If realised, the project would be the company’s single biggest investment into the UK for more than a decade. The Financial Times reported that many company employees in Derby feared that the plant would close after financial difficulties and that manufacturing would be moved abroad.

Trade unions welcomed the move, saying that it provided significant job security for the 7,000 civil aerospace employees in the region.


National Nuclear Laboratory wins £7m research contract

The Department for Business, Energy and Industrial Strategy has awarded £7 million in funding for nuclear research.

It has given a £5m contract for advanced nuclear fuels research in areas such as reactor modelling and plutonium-based fuels to the National Nuclear Laboratory, a government-owned facility based at the Sellafield nuclear fuel reprocessing and nuclear decommissioning site in Cumbria. The lab has also won a second contract, worth £2m, for research into recycling of fuels and waste management.
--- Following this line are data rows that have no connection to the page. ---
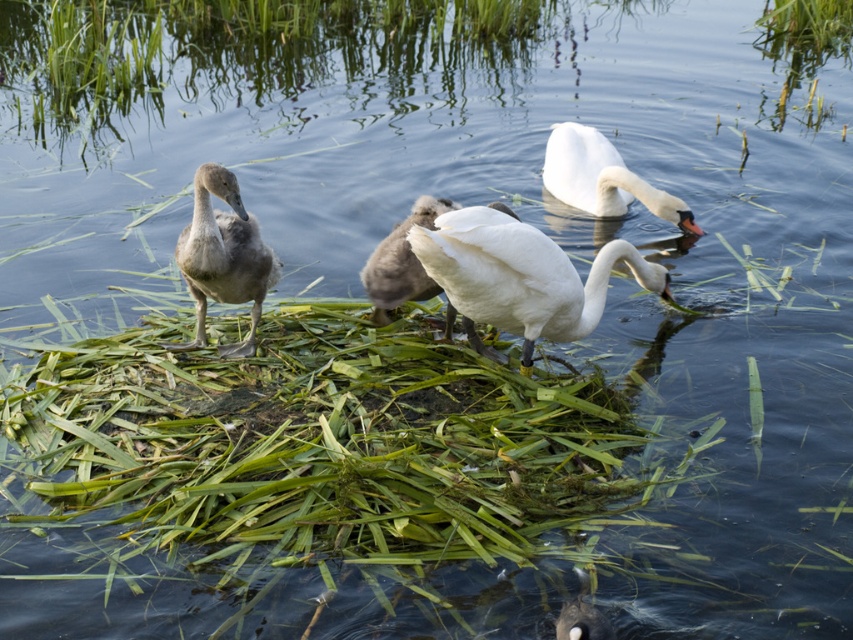 Question: Is gray downy duckling at left above white matte swan at center?

Choices:
 (A) no
 (B) yes

Answer: (A)

Question: Among these points, which one is farthest from the camera?

Choices:
 (A) (585, 134)
 (B) (192, 284)
 (C) (422, 280)
 (D) (534, 298)

Answer: (A)

Question: Which point is closer to the camera taking this photo?

Choices:
 (A) (445, 314)
 (B) (616, 212)

Answer: (A)

Question: Does gray downy duckling at left have a smaller size compared to white glossy swan at upper center?

Choices:
 (A) no
 (B) yes

Answer: (B)

Question: Which point is farther from the camera taking this photo?

Choices:
 (A) (445, 198)
 (B) (660, 218)
 (C) (201, 326)

Answer: (B)

Question: Observing the image, what is the correct spatial positioning of white glossy swan at center in reference to gray downy duckling at left?

Choices:
 (A) below
 (B) above

Answer: (A) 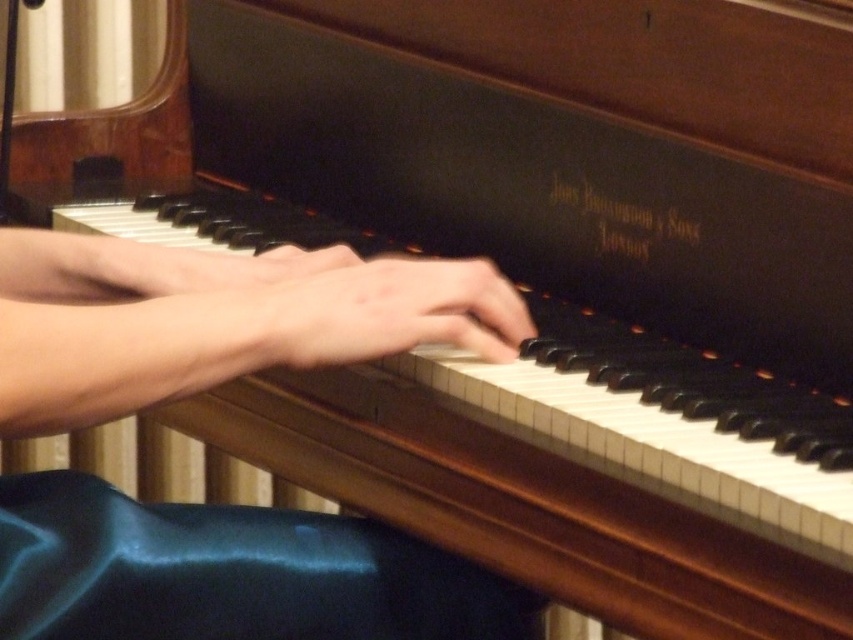 You are a photographer adjusting the lighting for a closeup shot of a piano player. You notice two hands in the frame, the smooth skin hands at center and the smooth skin hand at center. Which hand or hands take up more space horizontally in the image?

The smooth skin hands at center take up more horizontal space than the smooth skin hand at center because their width surpasses the latter.

You are a photographer adjusting the lighting for a piano performance photo. The scene includes a piano with its lid open, showing the brand name inscribed inside. You notice a point at coordinates [215,320] on your camera screen. Based on the scene description, what object or feature does this point likely represent?

The point at coordinates [215,320] corresponds to the smooth skin hands at center, which are the hands of the person playing the piano. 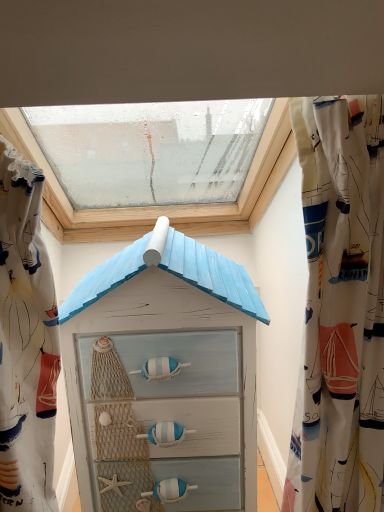 Question: Considering the relative sizes of transparent glass window at upper center and light blue painted wood at center in the image provided, is transparent glass window at upper center wider than light blue painted wood at center?

Choices:
 (A) no
 (B) yes

Answer: (B)

Question: Does transparent glass window at upper center have a larger size compared to light blue painted wood at center?

Choices:
 (A) yes
 (B) no

Answer: (A)

Question: Could you tell me if transparent glass window at upper center is turned towards light blue painted wood at center?

Choices:
 (A) yes
 (B) no

Answer: (B)

Question: Considering the relative sizes of transparent glass window at upper center and light blue painted wood at center in the image provided, is transparent glass window at upper center taller than light blue painted wood at center?

Choices:
 (A) yes
 (B) no

Answer: (B)

Question: Does transparent glass window at upper center have a lesser height compared to light blue painted wood at center?

Choices:
 (A) no
 (B) yes

Answer: (B)

Question: Is transparent glass window at upper center further to the viewer compared to light blue painted wood at center?

Choices:
 (A) yes
 (B) no

Answer: (A)

Question: Could you tell me if light blue painted wood at center is turned towards transparent glass window at upper center?

Choices:
 (A) yes
 (B) no

Answer: (B)

Question: Is light blue painted wood at center at the right side of transparent glass window at upper center?

Choices:
 (A) yes
 (B) no

Answer: (A)

Question: Is the position of light blue painted wood at center less distant than that of transparent glass window at upper center?

Choices:
 (A) no
 (B) yes

Answer: (B)

Question: From the image's perspective, is light blue painted wood at center above transparent glass window at upper center?

Choices:
 (A) yes
 (B) no

Answer: (B)

Question: Would you say light blue painted wood at center is a long distance from transparent glass window at upper center?

Choices:
 (A) yes
 (B) no

Answer: (B)

Question: From a real-world perspective, is light blue painted wood at center beneath transparent glass window at upper center?

Choices:
 (A) yes
 (B) no

Answer: (A)

Question: Is light blue painted wood at center positioned beyond the bounds of white sailboat-patterned fabric at upper left, the 2th curtain when ordered from right to left?

Choices:
 (A) yes
 (B) no

Answer: (A) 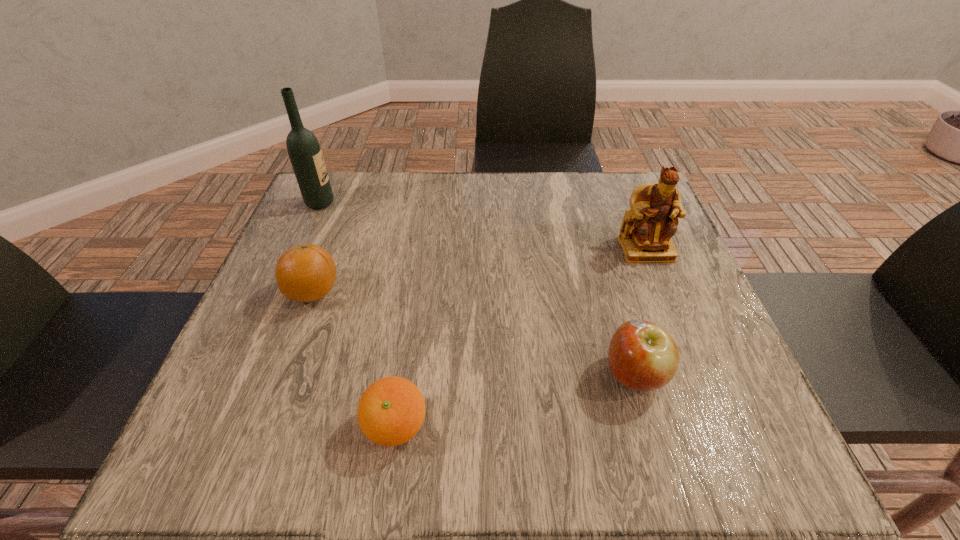 Find the location of a particular element. vacant region located 0.260m on the front-facing side of the second tallest object is located at coordinates (691, 364).

Locate an element on the screen. This screenshot has width=960, height=540. free location located 0.180m on the back of the left orange is located at coordinates (340, 221).

The width and height of the screenshot is (960, 540). Identify the location of free space located 0.300m on the back of the apple. (596, 241).

I want to click on vacant space located on the right of the shorter orange, so click(x=460, y=426).

Find the location of `object that is at the far edge`. object that is at the far edge is located at coordinates (304, 151).

This screenshot has height=540, width=960. What are the coordinates of `object present at the near edge` in the screenshot? It's located at (391, 411).

Identify the location of wine bottle present at the left edge. (304, 151).

The image size is (960, 540). Identify the location of orange located at the left edge. (304, 273).

Where is `figurine that is at the right edge`? This screenshot has width=960, height=540. figurine that is at the right edge is located at coordinates (645, 235).

This screenshot has height=540, width=960. Identify the location of apple positioned at the right edge. (643, 356). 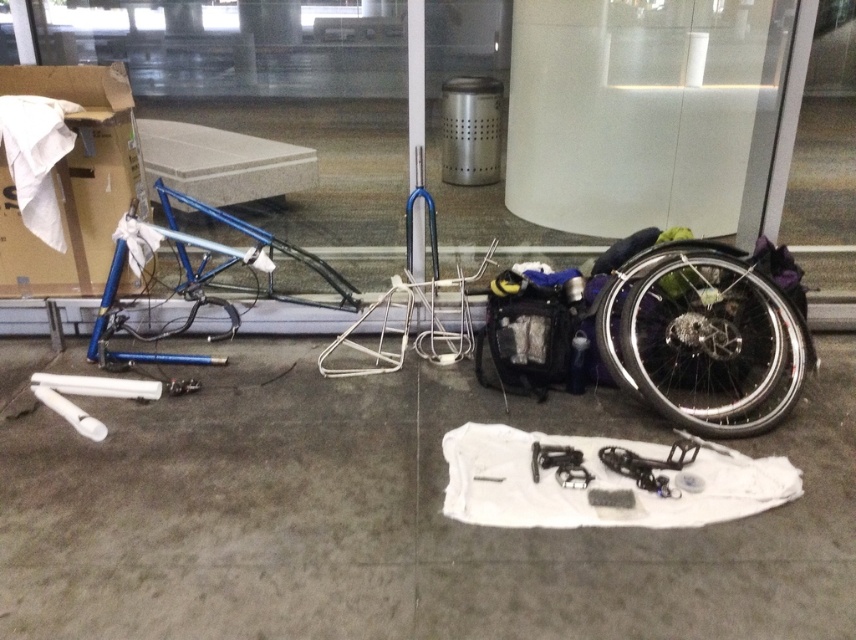 Where is `blue metallic bicycle frame at left`? The height and width of the screenshot is (640, 856). blue metallic bicycle frame at left is located at coordinates (664, 336).

Is blue metallic bicycle frame at left to the right of black metallic wheelchair tire at lower right from the viewer's perspective?

No, blue metallic bicycle frame at left is not to the right of black metallic wheelchair tire at lower right.

I want to click on blue metallic bicycle frame at left, so click(x=664, y=336).

This screenshot has width=856, height=640. In order to click on blue metallic bicycle frame at left in this screenshot , I will do `click(664, 336)`.

In the scene shown: Is blue metallic bicycle frame at left below brown cardboard at upper left?

Yes.

Is blue metallic bicycle frame at left closer to the viewer compared to brown cardboard at upper left?

Yes, it is in front of brown cardboard at upper left.

This screenshot has height=640, width=856. What are the coordinates of `blue metallic bicycle frame at left` in the screenshot? It's located at (664, 336).

Who is positioned more to the right, blue metallic bicycle frame at left or white glossy pillar at center?

blue metallic bicycle frame at left is more to the right.

Is point (348, 288) more distant than point (408, 145)?

No, (348, 288) is in front of (408, 145).

The image size is (856, 640). What are the coordinates of `blue metallic bicycle frame at left` in the screenshot? It's located at (664, 336). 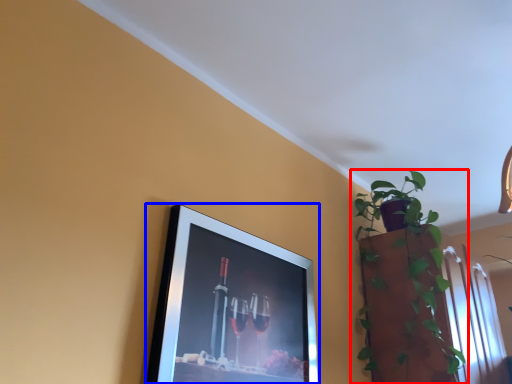 Question: Which point is further to the camera, houseplant (highlighted by a red box) or picture frame (highlighted by a blue box)?

Choices:
 (A) houseplant
 (B) picture frame

Answer: (A) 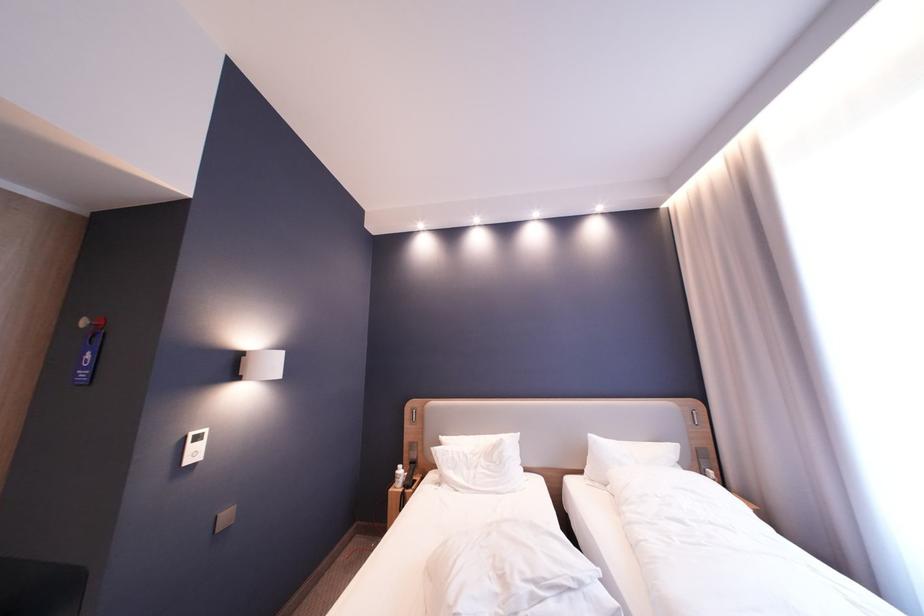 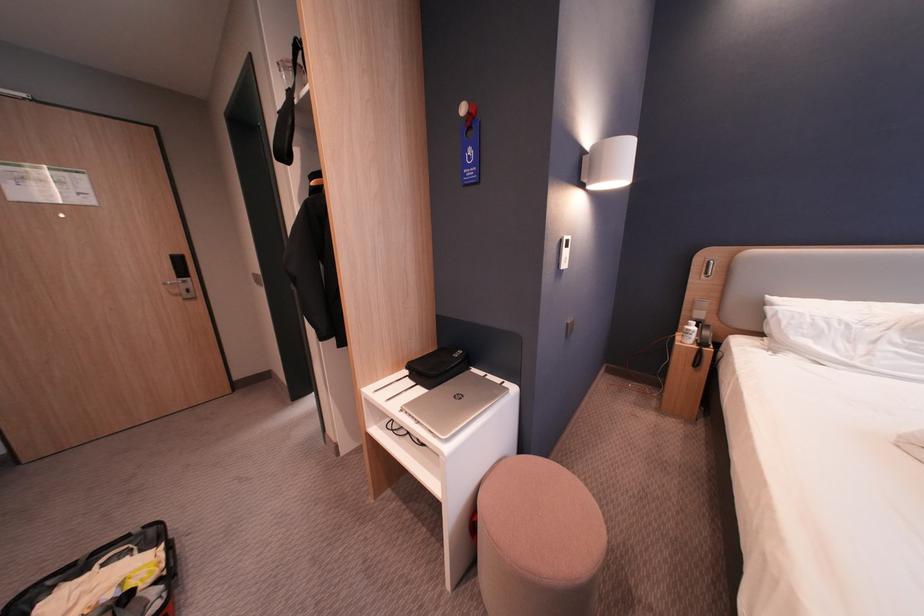 The point at (x=407, y=472) is marked in the first image. Where is the corresponding point in the second image?

(698, 328) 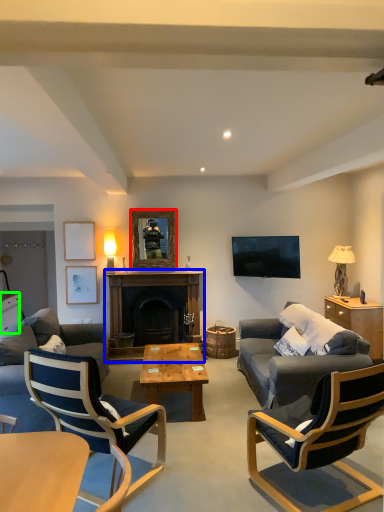 Question: Estimate the real-world distances between objects in this image. Which object is closer to mirror (highlighted by a red box), fireplace (highlighted by a blue box) or cabinetry (highlighted by a green box)?

Choices:
 (A) fireplace
 (B) cabinetry

Answer: (A)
The funding is part of the UK's national nuclear R&D programme.

Richard Harrington, a junior minister for industry and energy, said that the lab would work with partners to help the government deliver on initiatives such as the clean growth plan and the industrial strategy.

Both contracts include work recommended by the Nuclear Innovation and Research Advisory Board, an independent organisation that advised the government on nuclear issues from 2014 to 2016.

The national nuclear R&D programme was announced as part of the comprehensive spending review in 2015.